Intersection of two subspaces (Friedberg Chapter 1.3)

Question

Let $W_1$ and $W_2$ be subspaces of $\mathbb{R}^3$ under addition and scalar multiplication such that:

$$W_1=\{(a_1,a_2,a_3)\in \mathbb{R}^3:2a_1-7a_2+a_3=0\}$$

$$W_2=\{(a_1,a_2,a_3)\in \mathbb{R}^3:a_1-4a_2-a_3=0\}$$

Describe $W_1\cap W_2$

My thoughts:

Clearly $W_1$ and $W_2$ are planes with normal vectors $(2,-7,1)$ and $(1,-4,-1)$, respectively.

It must be that their intersection is a line, but I don't know how to show this or express the equation of this line.

I tried setting their planar equations equal:

$$2a_1-7a_2+a_3=a_1-4a_2-a_3$$ $$ \Rightarrow a_1-3a_2+2a_3=0$$

But is this not just another plane, which obviously can't be correct? I think there is something simple that I am overlooking.

For reference, this question is from "Linear Algebra Second Edition" by Friedberg, Insel, Spence, Chapter 1 Section 3 Exercise 9

Any hints or guidance would be greatly appreciated.

Answer 1

You can parametrize the variables as follows:

$2a_1-7a_2+a_3-2(a_1-4a_2-a_3)=0 \rightarrow a_2=-3a_3$

Substituting this into any equation leads $a_1=-11a_3$, which shows that $(-11t, -3t, t)$ for all $t\in\mathbb{R}$ provides a complete solution for the system of equations for $W_1$ and $W_2$.

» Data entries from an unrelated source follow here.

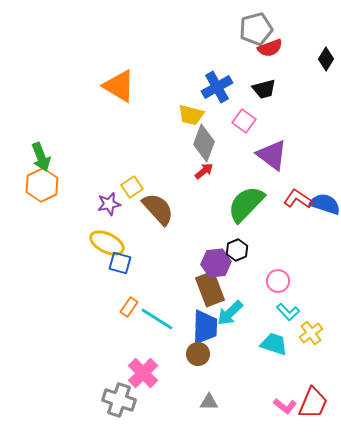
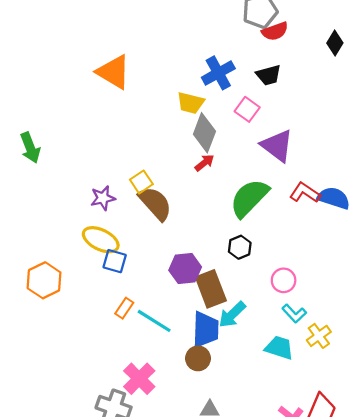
orange hexagon: (42, 185) -> (44, 280), moved
yellow square: (132, 187) -> (141, 182), moved
purple hexagon: (216, 263) -> (185, 269), moved

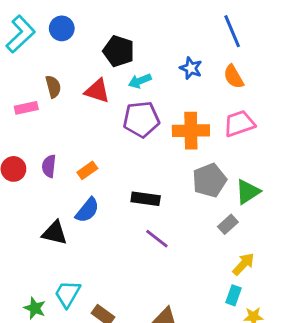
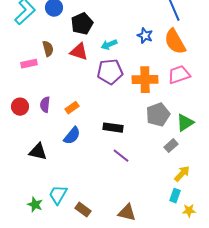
black pentagon: (119, 51) -> (82, 24), moved, turned 30
orange semicircle: (234, 77) -> (175, 42), size x1.5
black triangle: (55, 233) -> (38, 152), moved

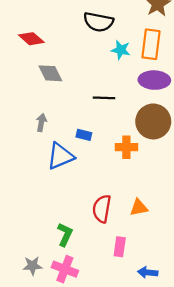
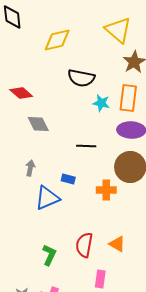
orange triangle: (139, 208) -> (117, 244), turned 42
green L-shape: (65, 234) -> (49, 255), moved

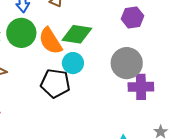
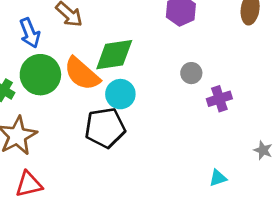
gray circle: (127, 63) -> (191, 73), size x0.5
purple cross: (141, 87) -> (219, 99), size x0.7

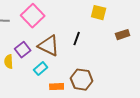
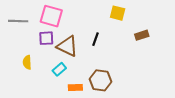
pink square: (33, 16) -> (51, 16), turned -30
purple square: (23, 50) -> (46, 38), moved, turned 35

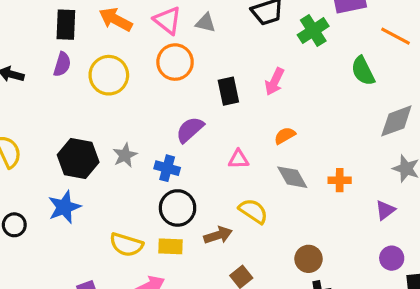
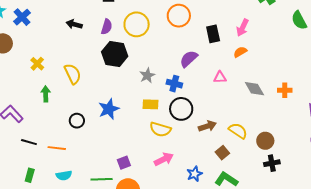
purple semicircle: (62, 64) -> (107, 27), moved
orange semicircle: (285, 136) -> (240, 52), moved
black hexagon: (78, 159) -> (115, 54), moved
yellow semicircle: (253, 211) -> (238, 131), moved
yellow semicircle: (126, 245) -> (160, 129), moved
yellow rectangle: (171, 246) -> (151, 104), moved

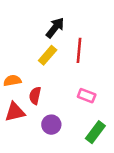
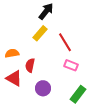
red line: (79, 50) -> (65, 42), moved, turned -36
red triangle: (15, 112) -> (14, 78), turned 42

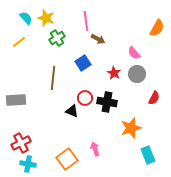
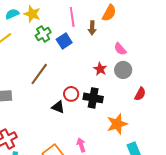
cyan semicircle: (26, 18) -> (12, 14), turned -72
orange semicircle: (157, 28) -> (109, 13), moved
brown arrow: (98, 39) -> (92, 28), moved, turned 64
blue square: (83, 63) -> (64, 41), moved
brown line: (53, 78) -> (39, 74), turned 30

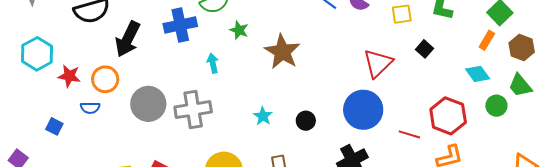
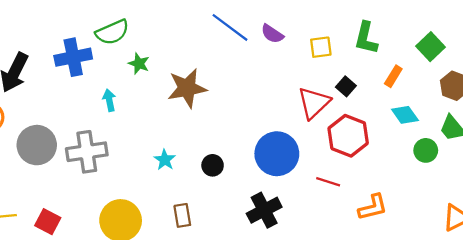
orange rectangle: (487, 40) -> (393, 76), moved
brown star: (282, 52) -> (187, 88), turned 30
red triangle: (378, 63) -> (314, 103), moved
red hexagon: (448, 116) -> (348, 136), moved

Actually, if you learn more you will know that for finite-dimensional vector space $W_1, W_2$, it holds that $\dim(W_1+W_2)=\dim(W_1)+\dim(W_2)-\dim(W_1\cap W_2)$ (It is in chapter 1 somewhere of the book). Here the sum of sets is defined as $S+T=\{s+t:s\in S, t\in T\}$. Since any element in $\mathbb{R}^3$ can be expressed as $w_1+w_2$ where $w_1 \in W_1$ and $w_2 \in W_2$, we have $\dim(W_1+W_2)=3$. Since $\dim(W_1)=\dim(W_2)=2$, we have $\dim(W_1 \cap W_2)=1$, which can be an evidence that $W_1 \cap W_2$ is a line that passes $(0,0,0)$.

Answer 2

You have two equations of plane and both passes through the origin which are $2a_1-7a_2+a_3=0$ and $a_1-4a_2-a_3=0$.Clearly they are not parallel and must intersect at a straight line that passes through the origin.Let $(a,b,c) $ be a point on that line.It has direction ratio$ (a-0,b-0,c-0)=(a,b,c)$.That line lies on the 1st plane and hence perpendicular to the normal of the plane.Note that the direction ratio of the normal is$ (2,-7,1)$.So $2a-7b+c=0$,similarly from second plane you get $a-4b-c=0$. Solving these two equations we get $(11,3,-1)×c $,c is scaler.This is the line that you desired.